Hyundai and Kia in Trouble Over False MPG Claims
In the largest civil penalty ever levied under the Clean Air Act, the federal government has fined two leading automakers $100,000,000 for falsely certifying the MPG statistics in over a million vehicles sold in the United States. The Clean Air Act of 1963 was amended in 1970 to greatly expand the federal mandate for protecting the public interest in fighting pollution. Within that mandate, the Environmental Protection Agency has broad powers to regulate greenhouse gas emissions of cars, trucks, motorcycles, SUVs, and motor vehicles of every kind. As most consumers are aware, such emissions are commonly measured in "Miles Per Gallon," or MPG.
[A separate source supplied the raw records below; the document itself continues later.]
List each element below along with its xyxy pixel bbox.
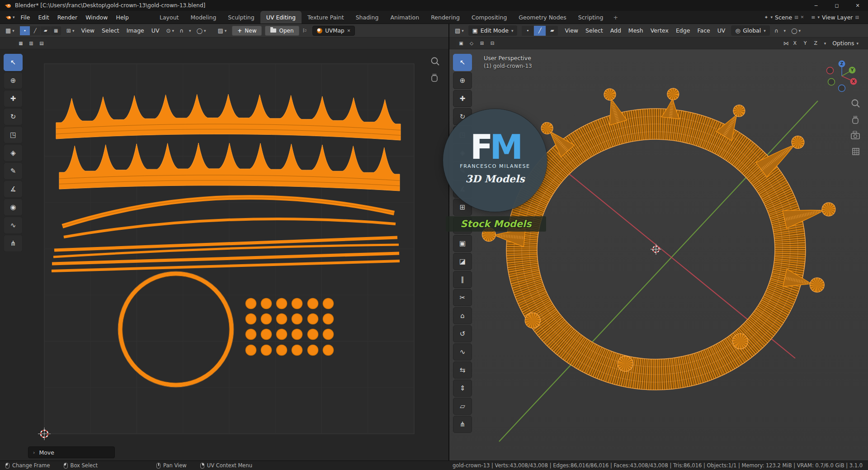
relax-tool-button[interactable]: ∿ [4, 217, 23, 234]
workspace-tab[interactable]: Sculpting [222, 11, 260, 24]
viewport-menu-item[interactable]: UV [714, 25, 729, 36]
snap-toggle-button[interactable]: ∩ [177, 26, 186, 35]
operator-panel[interactable]: › Move [28, 446, 115, 458]
snap-settings-dropdown[interactable]: ▾ [782, 27, 788, 34]
uv-island-dot[interactable] [292, 329, 302, 340]
workspace-tab[interactable]: Scripting [572, 11, 609, 24]
mirror-axis-button[interactable]: Y [801, 39, 810, 47]
uv-island-dot[interactable] [292, 314, 302, 324]
uvmap-selector[interactable]: UVMap ✕ [312, 26, 355, 36]
image-browse-dropdown[interactable]: ▨ ▾ [215, 26, 229, 35]
app-menu-item[interactable]: Help [112, 12, 133, 23]
app-menu-item[interactable]: Edit [34, 12, 53, 23]
uv-sync-select-toggle[interactable]: ▦ [16, 39, 26, 48]
view-layer-selector[interactable]: ≡ ▾ View Layer ▤ [811, 14, 859, 21]
minimize-button[interactable]: ─ [806, 0, 826, 11]
mirror-axis-button[interactable]: Z [811, 39, 821, 47]
uv-island-dot[interactable] [246, 329, 256, 340]
uv-island-dot[interactable] [308, 299, 318, 309]
mirror-axis-button[interactable]: X [790, 39, 800, 47]
knife-tool-button[interactable]: ✂ [453, 289, 472, 306]
uv-editor-menu-item[interactable]: Image [123, 25, 148, 36]
copy-icon[interactable]: ▤ [855, 15, 859, 19]
uv-overlay-toggle[interactable]: ▤ [37, 39, 47, 48]
snap-toggle[interactable]: ◇ [467, 39, 476, 48]
workspace-tab[interactable]: Shading [350, 11, 385, 24]
cursor-tool-button[interactable]: ⊕ [4, 72, 23, 89]
face-select-mode-button[interactable]: ▰ [546, 26, 558, 36]
mode-selector-dropdown[interactable]: ▣ Edit Mode ▾ [468, 25, 518, 36]
transform-tool-button[interactable]: ◈ [4, 144, 23, 161]
pivot-point-dropdown[interactable]: ⊙ ▾ [164, 26, 177, 35]
rotate-tool-button[interactable]: ↻ [4, 108, 23, 125]
workspace-tab[interactable]: Texture Paint [302, 11, 350, 24]
viewport-nav-icons[interactable] [851, 100, 859, 155]
xray-toggle[interactable]: ⊟ [487, 39, 497, 48]
app-menu-item[interactable]: Render [53, 12, 82, 23]
transform-pivot-toggle[interactable]: ▣ [456, 39, 466, 48]
uv-island-dot[interactable] [277, 314, 287, 324]
sticky-selection-dropdown[interactable]: ⊞ ▾ [64, 26, 77, 35]
open-image-button[interactable]: Open [265, 26, 299, 36]
close-icon[interactable]: ✕ [347, 28, 351, 33]
maximize-button[interactable]: ◻ [826, 0, 847, 11]
smooth-tool-button[interactable]: ∿ [453, 343, 472, 361]
copy-icon[interactable]: ▤ [794, 15, 798, 19]
annotate-tool-button[interactable]: ✎ [4, 162, 23, 180]
measure-tool-button[interactable]: ∡ [4, 180, 23, 198]
vertex-select-mode-button[interactable]: ∙ [522, 26, 533, 36]
blender-menu-button[interactable]: ▾ [4, 14, 17, 21]
close-icon[interactable]: ✕ [801, 15, 804, 19]
grab-tool-button[interactable]: ◉ [4, 199, 23, 216]
tweak-tool-button[interactable]: ↖ [4, 54, 23, 71]
app-menu-item[interactable]: File [17, 12, 34, 23]
uv-island-dot[interactable] [277, 299, 287, 309]
uv-island-dot[interactable] [261, 329, 272, 340]
add-workspace-button[interactable]: + [609, 14, 622, 21]
poly-build-tool-button[interactable]: ⌂ [453, 307, 472, 324]
viewport-editor-type-dropdown[interactable]: ▧ ▾ [453, 26, 466, 35]
scene-selector[interactable]: ✦ ▾ Scene ▤ ✕ [764, 14, 804, 21]
workspace-tab[interactable]: Animation [384, 11, 425, 24]
viewport-menu-item[interactable]: Edge [672, 25, 693, 36]
workspace-tab[interactable]: UV Editing [260, 11, 302, 24]
shrink-fatten-tool-button[interactable]: ⇕ [453, 380, 472, 397]
uv-island-dot[interactable] [261, 299, 272, 309]
uv-edge-mode-button[interactable]: ╱ [30, 26, 40, 35]
workspace-tab[interactable]: Compositing [466, 11, 513, 24]
navigation-gizmo[interactable]: ZYX [827, 61, 857, 92]
edge-slide-tool-button[interactable]: ⇆ [453, 361, 472, 379]
cursor-tool-button[interactable]: ⊕ [453, 72, 472, 89]
viewport-menu-item[interactable]: View [561, 25, 582, 36]
viewport-canvas[interactable]: ZYX [449, 49, 867, 461]
uv-island-dot[interactable] [261, 314, 272, 324]
uv-island-dot[interactable] [277, 329, 287, 340]
uv-island-dot[interactable] [323, 299, 334, 309]
uv-select-box-toggle[interactable]: ▥ [26, 39, 36, 48]
uv-island-dot[interactable] [246, 299, 256, 309]
uv-island-dot[interactable] [308, 314, 318, 324]
uv-editor-type-dropdown[interactable]: ▦ ▾ [3, 26, 17, 35]
uv-island-dot[interactable] [277, 345, 287, 356]
tweak-tool-button[interactable]: ↖ [453, 54, 472, 71]
uv-island-dot[interactable] [261, 345, 272, 356]
close-button[interactable]: ✕ [847, 0, 868, 11]
uv-island-dot[interactable] [292, 299, 302, 309]
viewport-menu-item[interactable]: Add [607, 25, 625, 36]
proportional-edit-button[interactable]: ◯ ▾ [789, 26, 803, 35]
uv-island-dot[interactable] [246, 314, 256, 324]
uv-island-dot[interactable] [323, 314, 334, 324]
snap-settings-dropdown[interactable]: ▾ [187, 27, 193, 34]
transform-orientation-dropdown[interactable]: ◎ Global ▾ [731, 25, 769, 36]
uv-island-dot[interactable] [308, 345, 318, 356]
uv-island-dot[interactable] [323, 345, 334, 356]
uv-nav-icons[interactable] [432, 58, 439, 82]
uv-canvas[interactable] [0, 49, 448, 461]
app-menu-item[interactable]: Window [81, 12, 112, 23]
scale-tool-button[interactable]: ◳ [4, 126, 23, 143]
new-image-button[interactable]: + New [232, 26, 262, 36]
workspace-tab[interactable]: Geometry Nodes [513, 11, 572, 24]
uv-island-dot[interactable] [246, 345, 256, 356]
move-tool-button[interactable]: ✚ [453, 90, 472, 107]
inset-faces-tool-button[interactable]: ▣ [453, 235, 472, 252]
This week the Justice Department and Environmental Protection Agency announced they have teamed up to investigate Hyundai and Kia's testing and certification of MPG claims. After years of denying the allegations, Hyundai and Kia have agreed to settle the matter for a hefty fine. The government investigation did not just focus on whether consumers might be mislead by the figures stated on the window sticker; but also on greenhouse gas emission credits that the companies were able to claim. Those credits can be bought, sold or traded to offset emissions for other gas-guzzling models. The value of these credits is believed to be independently worth about $200 million in the secondary market. This week's settlement, after years of investigation, also includes forfeiture of 4.75 million such credits, a reflection of the fact that the effect of such false dealing seriously thwarts the purposes of the Clean Air Act.
Improved gas mileage has been a key element of the Obama administration's environment strategy. In announcing the penalties against Hyundai, EPA Chief Gina McCarthy, emphasized that, "Businesses that play by the rules shouldn't have to compete with those breaking the law. This settlement upholds the integrity of the nation's fuel economy and greenhouse gas programs and supports all Americans who want to save fuel costs and reduce their environmental impact." Attorney General Eric Holder concurred. You can read the EPA's formal announcement here.
While Hyundai and Kia are in the hot seat right now, other manufacturers may be rightly worried as well. All manufacturers must do their own mileage testing, but the EPA audits those test practices and results. Recently the EPA has told BMW (i.e., Mini Cooper), Ford and Mercedes-Benz to cut the advertised MPG estimates on at least some of their models.
Over the last four decades, the Clean Air Act has made a huge difference in air quality, particularly in California cities. Prior to its passage, air pollution in Los Angeles, for example, was so bad that it was rare to see the San Gabriel mountains from downtown L.A. Now, that picture postcard view is a pretty common sight. With increased awareness of the importance of reducing one's own carbon footprint, California consumers really study and rely on the MPG stated on the window sticker when making the decision to buy a new car. With a deterrent like the civil penalty Hyundai faces this week, it is likely that more businesses will play by the rules.